Brown, who identifies as an autistic person and writes a blog called “Autistic Hoya,” sent a six-question survey to all five executive tickets asking how disability-related issues factor into their platforms. She then posted the responses on her blog and endorsed the ticket of Nate Tisa (SFS ’14) and Adam Ramadan (SFS ’14) late Wednesday evening.

“The fact that our issues aren’t even on the radar to begin with is evidence of the immediate need to begin having conversations in ways that aren’t relegated to the sidelines or margins on the university community,” Brown said. “It was important to me to write the questionnaire and collect and publish the responses to show that the candidates cared enough to send in responses and that these are questions that should be asked.”

The questionnaire addressed the need to increase advocacy for disability-related issues and to foster effective conversations about the underrepresentation of and prejudice against disabled students. Brown also asked the tickets to develop concrete plans to mitigate oppressive and prejudiced behavior on campus and generated highly supportive responses.

Spencer Walsh (MSB ’14) and Rob Silverstein (SFS ’14) addressed disability issues under their pledge to promote diversity.

“Harassment and hostility directed against anyone at Georgetown is unacceptable, and Spencer and Rob will work tirelessly to promote a Hilltop that is unified in our diversity,” Walsh and Silverstein wrote. “This is one of the reasons why we decided to run on the theme of ‘One Georgetown.’ We believe that diversity must encompass people with disabilities and we will make including liaisons to disabled students a key point of emphasis in building our administration.”

Shavonnia Corbin Johnson (SFS ’14) and Joe Vandegriff (COL ’14) promised to reform New Student Orientation’s Pluralism in Action program.

“How Pluralism in Action is currently structured, we address racial, religious and sexual differences, but addressing the presence of disabilities on campus is neglected,” Corbin Johnson and Vandegriff wrote. “We believe having a campus-wide dialogue about these issues will greatly increase understanding and foster a more receptive atmosphere.”

Jack Appelbaum (COL ’14) and Maggie Cleary (COL ’14) agreed.

“Disabled students will see an ally and a resource in the student association, something they hope they will utilize to address the challenges they face on campus,” Appelbaum and Cleary wrote.

Brown also asked the candidates about eliminating physical and mental barriers to accessibility for disabled students.

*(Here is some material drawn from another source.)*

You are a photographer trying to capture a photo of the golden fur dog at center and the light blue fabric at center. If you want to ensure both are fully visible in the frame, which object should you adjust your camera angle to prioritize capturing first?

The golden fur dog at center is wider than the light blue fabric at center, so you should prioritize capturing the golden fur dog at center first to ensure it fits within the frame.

Most of the candidates focused on physical barriers, offering solutions such as improvements to handicap housing and the addition of ramps to campus infrastructure. Some included additional plans to address barriers for students with mental disabilities.

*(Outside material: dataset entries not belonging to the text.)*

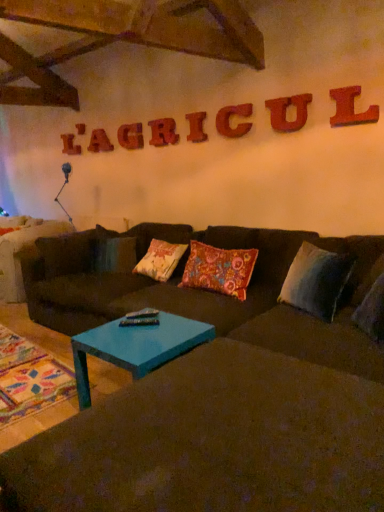 Question: Would you consider gray fabric pillow at right, the first pillow when ordered from right to left, to be distant from teal glossy coffee table at center?

Choices:
 (A) yes
 (B) no

Answer: (B)

Question: From the image's perspective, is gray fabric pillow at right, which appears as the 2th pillow when viewed from the left, below teal glossy coffee table at center?

Choices:
 (A) yes
 (B) no

Answer: (B)

Question: From a real-world perspective, is gray fabric pillow at right, which appears as the 2th pillow when viewed from the left, located beneath teal glossy coffee table at center?

Choices:
 (A) no
 (B) yes

Answer: (A)

Question: From a real-world perspective, is gray fabric pillow at right, which appears as the 2th pillow when viewed from the left, positioned over teal glossy coffee table at center based on gravity?

Choices:
 (A) no
 (B) yes

Answer: (B)

Question: Can you confirm if gray fabric pillow at right, which appears as the 2th pillow when viewed from the left, is shorter than teal glossy coffee table at center?

Choices:
 (A) yes
 (B) no

Answer: (B)

Question: Does gray fabric pillow at right, which appears as the 2th pillow when viewed from the left, appear on the right side of teal glossy coffee table at center?

Choices:
 (A) yes
 (B) no

Answer: (A)

Question: Is gray fabric pillow at right, the first pillow when ordered from right to left, to the left of dark brown fabric couch at center from the viewer's perspective?

Choices:
 (A) no
 (B) yes

Answer: (A)

Question: Can you see gray fabric pillow at right, the first pillow when ordered from right to left, touching dark brown fabric couch at center?

Choices:
 (A) no
 (B) yes

Answer: (A)

Question: Is gray fabric pillow at right, which appears as the 2th pillow when viewed from the left, facing towards dark brown fabric couch at center?

Choices:
 (A) no
 (B) yes

Answer: (B)

Question: From a real-world perspective, is gray fabric pillow at right, the first pillow when ordered from right to left, below dark brown fabric couch at center?

Choices:
 (A) no
 (B) yes

Answer: (A)

Question: Is gray fabric pillow at right, which appears as the 2th pillow when viewed from the left, further to the viewer compared to dark brown fabric couch at center?

Choices:
 (A) yes
 (B) no

Answer: (A)

Question: Does gray fabric pillow at right, the first pillow when ordered from right to left, have a lesser width compared to dark brown fabric couch at center?

Choices:
 (A) no
 (B) yes

Answer: (B)

Question: Is floral-patterned fabric pillow at center, the 1th pillow when ordered from left to right, oriented towards gray fabric pillow at right, the first pillow when ordered from right to left?

Choices:
 (A) no
 (B) yes

Answer: (A)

Nate Tisa (SFS ’14) and Adam Ramadan (SFS ’14) focused on the Safe Spaces program, a peer support program.

“For students with neurological, psychiatric, developmental, intellectual, sensory or learning disabilities, we will further develop the Safe Spaces Initiative,” Tisa and Ramadan wrote.

Walsh and Silverstein, on the other hand, focused on the university’s Academic Resource Center.

“We would demand the university expand and fully fund the Academic Resource Center, while ensuring that their interactions with students with neurological, psychiatric, developmental, intellectual, sensory or learning disabilities is sensitive and appropriate,” Walsh and Silverstein wrote.

Tisa identified the common experience disabled students share with students who have experienced other types of exclusion.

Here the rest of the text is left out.